A Tigress Roars
Interview in the Hindu India's National Newspaper Wednesday, April 13, 2005
Aline Dobbie's anxiety about the disappearing big cat comes through vehemently in every printed word, says ROHINI MOHAN
It's a good one hour, and I still haven't spoken a word after "Hello". The lady sitting in front of me incessantly flings anecdotes, opinions, jokes, complaints and comments at me, one after another, bullet after whizzing bullet. An account of a peacock dance bizarrely gives way to an enraged criticism about Tony Blair. A story about a drowned hotel in the Maldives is suddenly abandoned to mention what a localite said about tigers in Madhya Pradesh, on TV. All the while, I scribble my notes furiously, trying to record every emphatic word Aline Dobbie, environmentalist writer, utters. I don't need to ask her much. The images she conjures up for me speak volumes.
Very often called "India's child of Independence", Aline is a Scottish writer of Indian birth. In India: The Peacock's Call, and India: The Tiger's Roar, Aline laces details she gathers from her travels through Indian jungles with nostalgic tales from her childhood in Bareilly. When she says: "I have a sense of belonging to India," I expect to hear what every appreciate-and-leave foreign tourist would say of this country. But she continues in an unexpected vein: "But I'll tell you something I think of Indians - there is a lot of talk, wonderful words, but actual doing? Very little. Everyone very proudly announces that they're Indians. Well then, be Indian and pick up after you."
For her book on tigers, Aline went on a mammoth journey of India's wildlife parks and tiger sanctuaries, spending days in Ranthambore, Kanha, Bandhavgarh, and Corbett Tiger Reserves, Nagarahole, Kaziranga, Bharatpur, etc. Her anxiety about the disappearing big cat is evident in every printed word.
Still, it's all wonderful to write a book, I say, but what about conservation work on the ground? "Writing is hardly actual doing," she admits, "But someone has to write about people working on the ground. It behoves a writer to use her words responsibly to show what needs to be done." Then, sitting forward: "The average Indian naturalist and localite is very enthusiastic. It is the middle tier bureaucracy's lethargy and inertia that suffocates the eager efforts. It would be heartbreaking if something as magnificent as a tiger disappeared," she says, justifiably anxious. (Tigers have been listed as endangered since 1972 in India, but their numbers have fallen from 40,000 to 3,000 in a century, primarily due to poaching even in wildlife reserves.)
Aline's books informatively meander through history, legends, encounters, preservation attempts, and battles fought for Nature. But don't expect "where to go, and how to get there" sort of information. Aline takes you on an adventure of images, merely presenting a concept of modern India as she knows it. It is at once a well-researched factfile and a riveting storybook, not your regular Lonely Planet.

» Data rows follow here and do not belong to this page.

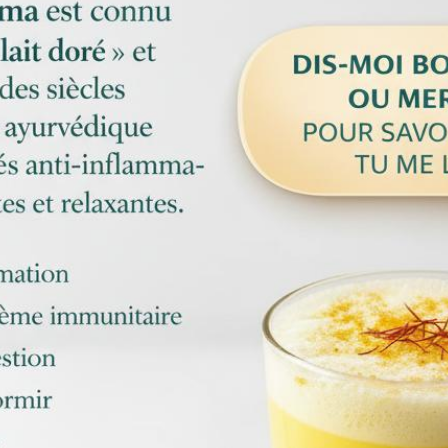
PO
IL
VA
LA
PEI
D’I
CE
BO
PUI
À
VO
ROU
QUO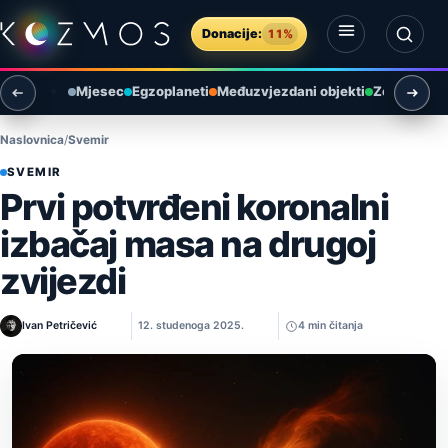
Preskoči na sadržaj
Donacije:
11%
Otvori izbornik
Otvori pretragu
Mjesec
Egzoplaneti
Međuzvjezdani objekti
Zemlja i ok
Naslovnica
Svemir
SVEMIR
Prvi potvrđeni koronalni
izbačaj masa na drugoj
zvijezdi
Ivan Petričević
12. studenoga 2025.
4 min čitanja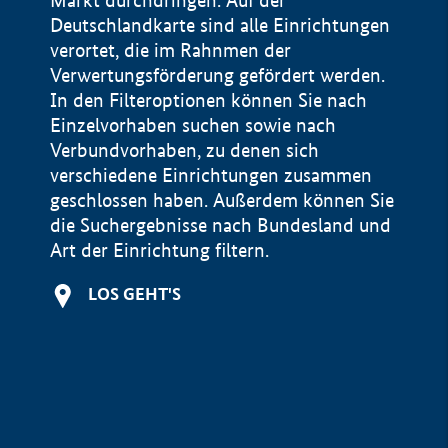
Markt durchdringen. Auf der
Deutschlandkarte sind alle Einrichtungen
verortet, die im Rahnmen der
Verwertungsförderung gefördert werden.
In den Filteroptionen können Sie nach
Einzelvorhaben suchen sowie nach
Verbundvorhaben, zu denen sich
verschiedene Einrichtungen zusammen
geschlossen haben. Außerdem können Sie
die Suchergebnisse nach Bundesland und
Art der Einrichtung filtern.
+
LOS GEHT'S
−
Impressum
Datenschutzerklärung und Haftungsausschluss
100 km
© Geobasis-DE / BKG 2015
BMWE, 2026 ©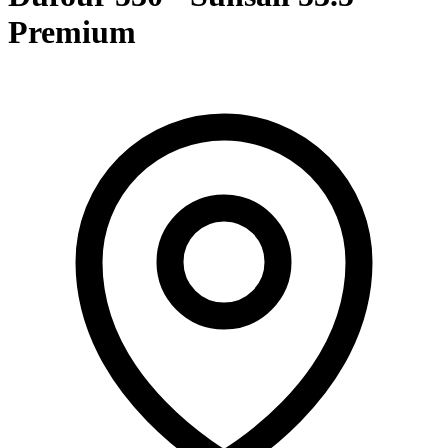
Premium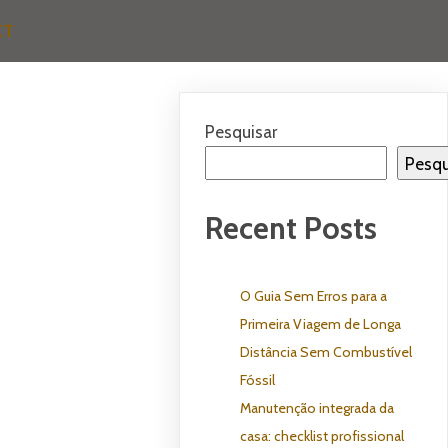
CT
Pesquisar
Pesqu
Recent Posts
O Guia Sem Erros para a
Primeira Viagem de Longa
Distância Sem Combustível
Fóssil
Manutenção integrada da
casa: checklist profissional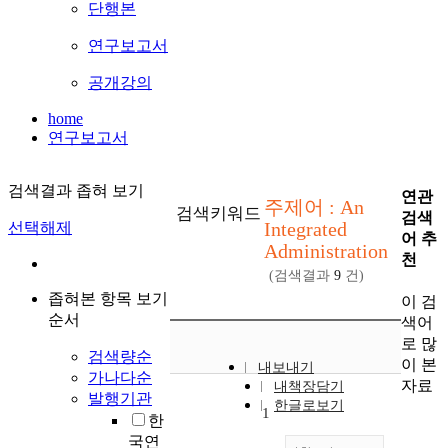
단행본
연구보고서
공개강의
home
연구보고서
검색결과 좁혀 보기
연관
주제어 : An
검색키워드
검색
Integrated
선택해제
어 추
Administration
천
(검색결과
9
건)
좁혀본 항목 보기
이 검
순서
색어
로 많
검색량순
이 본
내보내기
가나다순
자료
내책장담기
발행기관
한글로보기
1
한
국연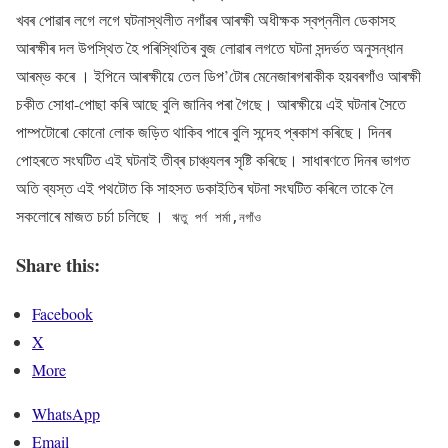
খবৰ পোৱাৰ লগে লগে ঘটনাস্থলীত নগাঁৱৰ আৰক্ষী অধীক্ষক স্বপ্ননীল ডেকাসহ
আৰক্ষীৰ দল উপস্থিত হৈ পৰিস্থিতিৰ বুজ লোৱাৰ লগতে ঘটনা সন্দৰ্ভত অনুসন্ধান
আৰম্ভ কৰে । ইপিনে আৰক্ষীয়ে তেল ডিপ’টোৰ মেনেজাৰগৰাকীক হয়বৰগাঁও আৰক্ষী
চকীত সোধা-পোছা কৰি আছে বুলি জানিব পৰা গৈছে। আৰক্ষীয়ে এই ঘটনাৰ সৈতে
পাম্পটোৰো কোনো লোক জড়িত থাকিব পাৰে বুলি সন্দেহ প্ৰকাশ কৰিছে। দিনৰ
পোহৰতে সংঘটিত এই ঘটনাই তীব্ৰ চাঞ্চ্যলৰ সৃষ্টি কৰিছে। সাধাৰণতে দিনৰ ভাগত
অতি ব্যস্ত এই পথটোত কি সাহসত ডকাইতিৰ ঘটনা সংঘটিত কৰিলে তাকে লৈ
সকলোৰে মাজত চৰ্চা চলিছে ।
ঋতু পৰ্ণ শৰ্মা,নগাঁও
Share this:
Facebook
X
More
WhatsApp
Email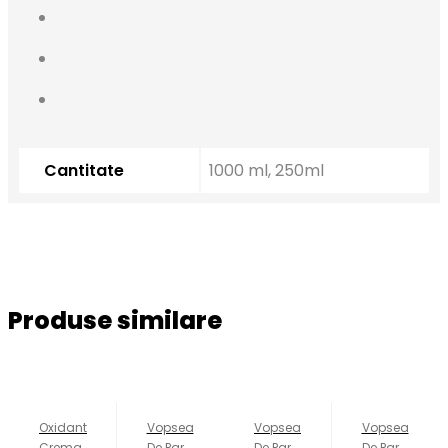
Cantitate
1000 ml, 250ml
Produse similare
Oxidant
Vopsea
Vopsea
Vopsea
Crema
De Par
De Par
De Par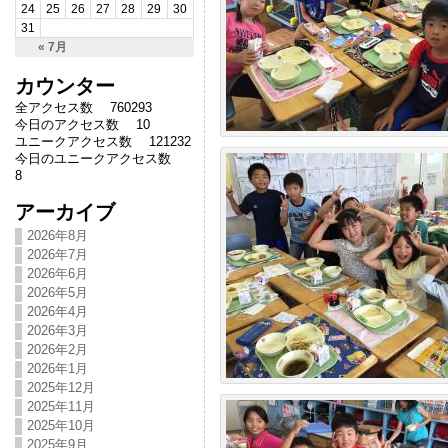
24
25
26
27
28
29
30
31
« 7月
カウンター
全アクセス数 760293
今日のアクセス数 10
ユニークアクセス数 121232
今日のユニークアクセス数
8
アーカイブ
2026年8月
2026年7月
2026年6月
2026年5月
2026年4月
2026年3月
2026年2月
2026年1月
2025年12月
2025年11月
2025年10月
2025年9月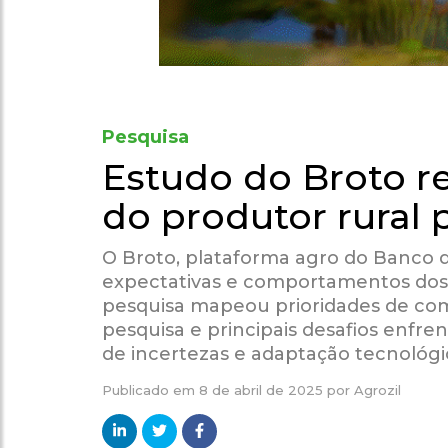
Pesquisa
Estudo do Broto re
do produtor rural 
O Broto, plataforma agro do Banco do
expectativas e comportamentos dos p
pesquisa mapeou prioridades de comp
pesquisa e principais desafios enfre
de incertezas e adaptação tecnológi
Publicado em
8 de abril de 2025
por
Agrozil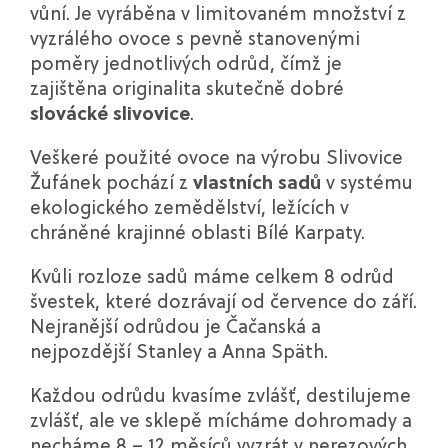
vůní. Je vyráběna v limitovaném množství z
vyzrálého ovoce s pevně stanovenými
poměry jednotlivých odrůd, čímž je
zajištěna originalita skutečně dobré
slovácké slivovice
.
Veškeré použité ovoce na výrobu Slivovice
Žufánek pochází z
vlastních sadů
v systému
ekologického zemědělství, ležících v
chráněné krajinné oblasti Bílé Karpaty.
Kvůli rozloze sadů máme celkem 8 odrůd
švestek, které dozrávají od července do září.
Nejranější odrůdou je Čačanská a
nejpozdější Stanley a Anna Späth.
Každou odrůdu kvasíme zvlášť, destilujeme
zvlášť, ale ve sklepě mícháme dohromady a
necháme 8 – 12 měsíců vyzrát v nerezových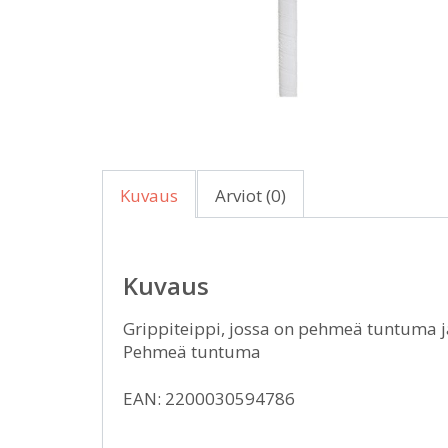
Kuvaus
Arviot (0)
Kuvaus
Grippiteippi, jossa on pehmeä tuntuma 
Pehmeä tuntuma
EAN: 2200030594786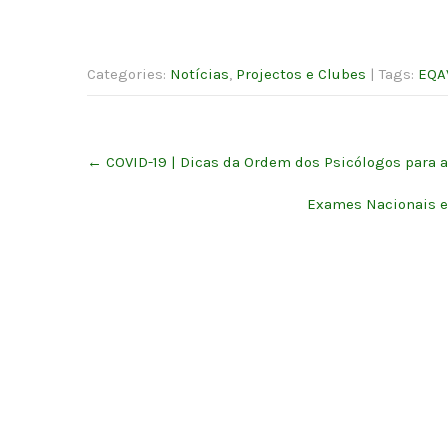
Categories:
Notícias
,
Projectos e Clubes
| Tags:
EQA
Post
←
COVID-19 | Dicas da Ordem dos Psicólogos para 
navigation
Exames Nacionais e 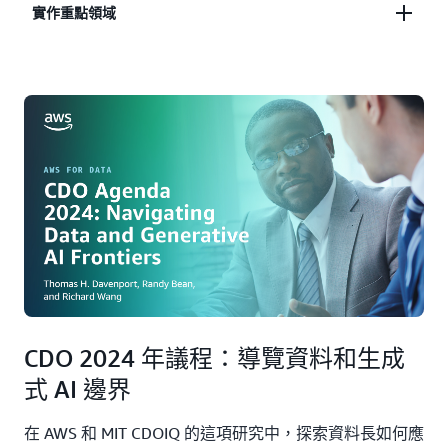
組織優先考慮資料品質改進 (49%) 和整合
實作重點領域
89% 的執行團隊直接參與生成式 AI 決策
(46%)，以實現生成式 AI 的成功
跨職能協作正在成為關鍵成功因素
對資料和生成式 AI 專案的明確擁有權與實作成功
軟體工程 (61%) 引領生成式 AI 的採用
密切相關
客戶服務和員工生產力影響最大
46% 的組織正在積極改善資料整合能力
42% 投資人才發展和團隊重組
CDO 2024 年議程：導覽資料和生成
式 AI 邊界
在 AWS 和 MIT CDOIQ 的這項研究中，探索資料長如何應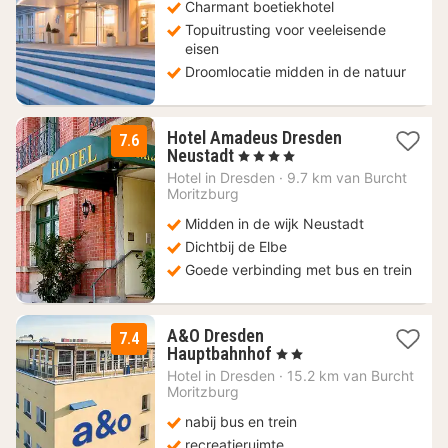
Charmant boetiekhotel
€
Topuitrusting voor veeleisende
eisen
Droomlocatie midden in de natuur
Hotel Amadeus Dresden
7.6
1
Neustadt
, 4 Sterren
nacht
Hotel in
Dresden
·
9.7 km van Burcht
vanaf
Moritzburg
126,14
Midden in de wijk Neustadt
€
Dichtbij de Elbe
Goede verbinding met bus en trein
A&O Dresden
7.4
2
Hauptbahnhof
, 2 Sterren
nachten
Hotel in
Dresden
·
15.2 km van Burcht
vanaf
Moritzburg
65,21
nabij bus en trein
€
recreatieruimte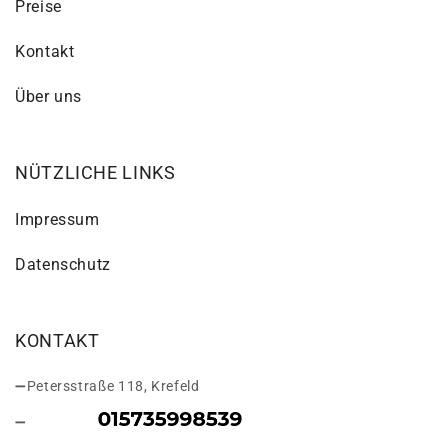
Preise
Kontakt
Über uns
NÜTZLICHE LINKS
Impressum
Datenschutz
KONTAKT
Petersstraße 118, Krefeld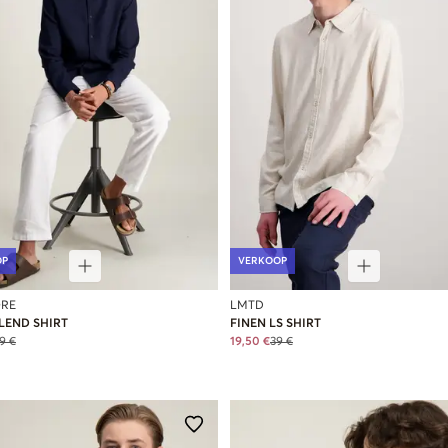
OP
VERKOOP
RE
LMTD
LEND SHIRT
FINEN LS SHIRT
9 €
19,50 €
39 €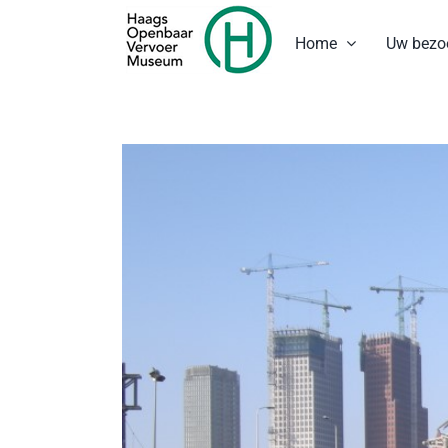
Ga
naar
Home
Uw bezo
inhoud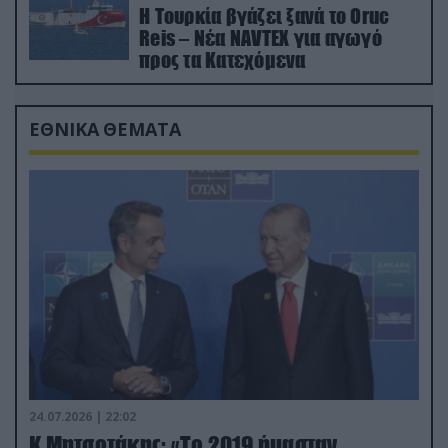
Η Τουρκία βγάζει ξανά το Oruc
Reis – Νέα NAVTEX για αγωγό
προς τα Κατεχόμενα
ΕΘΝΙΚΑ ΘΕΜΑΤΑ
24.07.2026 | 22:02
Κ.Μητσοτάκης: «Το 2019 ήμασταν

"I get very irritated when Westerners say `Oh, India? Isn't it very dirty and full of poor people?'! Hello?! No! It is dirty, but if Western villages and cities had the population that India has, things would've crumbled long ago," she says, "And as for poverty, I tell them that there are more millionaires in Mumbai than all of the USA." She squeals with laughter as she mentions how some of her friends ask her if India has hotels. "Hotels are palaces with marble floors, for god's sake!" she tells them. Not that she thinks that's the best way to save a heritage palace, but "it does ensure that the monument lives".
Preserve for posterity
In all her banishing of stereotypes about India, Aline doesn't ignore the areas that cry out for help. "The earlier generation did all the exploration and pioneering; our job is to preserve, and conserve. To help hand beauty over to the next generation." If India makes an effort even now, she says, it can preserve its heritage and forests. "Help will come from around the world."
She says that after 9/11, Iraq war, and the tsunami, people in the "once safer" West are feeling vulnerable. "The global disaster has made them empathise with these countries, at least because of the selfish reason that many people of their own nationality died too. No one dares to say `Oh Bangladesh had just another cyclone'."
Aline Dobbie is now touring South India for her third book that'll complete the trilogy on the iconic symbols of India. This one is about the elephants and temples of the Deccan area. "My grandson told me to get him a hathi," laughs Aline, still fluent in Hindi. "Let's hope they'll still be around in the jungles by the time he grows up."